A Marsé muchos lectores le debemos mucho. Nos enseñó que la melancolía no tiene por qué ser ñoña.

 -El libro, en muchas de sus páginas, es la búsqueda de un compañero de la infancia y la historia de un gran amor soñado: Silvia Minerva. ¿Qué lugar ocupan en nuestra vida y en nuestra memoria el primer amor?

Con los años yo me he vuelto más mezquino, más materialista y más cabrón. Esos primeros amores no consumados y no consumidos son un pequeño depósito de reserva de inocencia. 

-Sin ahondar en ello, reflexionas sobre el independentismo. Y vienes a decir que todas las banderas son una forma de odio...

Lo son. Una bandera nos dice que hay un “nosotros” (los de la bandera), y eso implica que hay un “ellos” (los que no son de la bandera). Y ese abismo de soberbia que trazamos entre nosotros y ellos, como si las personas no fuésemos todas tan fallidas en todas partes, solo trae dolor.

 -¿Cómo vive un aragonés en Cataluña? ¿Qué errores cometemos los que somos críticos con el nacionalismo catalán, hay algo que no entendemos?

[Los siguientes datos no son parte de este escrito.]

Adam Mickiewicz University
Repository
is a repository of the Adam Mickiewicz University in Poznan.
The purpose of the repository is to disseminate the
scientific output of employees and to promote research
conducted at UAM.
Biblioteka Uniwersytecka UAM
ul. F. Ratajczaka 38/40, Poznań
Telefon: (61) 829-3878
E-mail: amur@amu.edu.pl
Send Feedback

Ese es el problema: que se quiere entender. El nacionalismo -el catalán, el español, el alemán, el rumano…- no tiene nada que ver con la razón. Es algo más atávico, más cercano a la religión. El nacionalista cree en su patria en un acto de fe, como el que cree en Dios o Alá. Nadie los ha visto, pero se cree en ellos sin resquicio de duda. Nadie ha visto nunca una patria, si te subes a un avión y observas, abajo verás montañas y ríos, pero no patrias. Sin embargo, la gente está dispuesta a matar por esa ficción. A mí me parece incomprensible, pero es así.

 

 

-En la contraportada, se recuerda que tu novela ‘La bibliotecaria de Auschwitz’ se ha traducido a más de 30 lenguas. Ahora se publica en Estados Unidos. ¿Eso da vértigo, te deja dormir por la noche o no hay nada en este oficio que te robe el sueño?

Lo que te quita el sueño es no poder pagar las facturas o el alquiler, como por desgracia le pasa a mucha gente en España. Yo, con la modestia del oficio de juntar palabras, salgo adelante, así que me siento muy afortunado.

 -Acabas de regresar a Aragón y en particular a Zaragoza: Veruela, Casetas… ¿Qué te sigue diciendo la ciudad?

En los recuerdos de niño, Casetas me parecía una ciudad extensísima en la que te podías extraviar. Pensaba que la base estaba lejísimos del centro y ahora veo que está ahí mismo. Aunque para mí el Casetas de mi recuerdo es el horno de la calle de la Parra, que era un universo en sí mismo, con su bomba manual de agua en el patio, la leña apilada y el olor a mantecados recién hechos, mientras sonaba el rock’n’roll de los ensayos de Pedro Botero a todo meter. Se me hizo raro pasar por delante y ver que ahora es un bloque de pisos, pero así es la vida.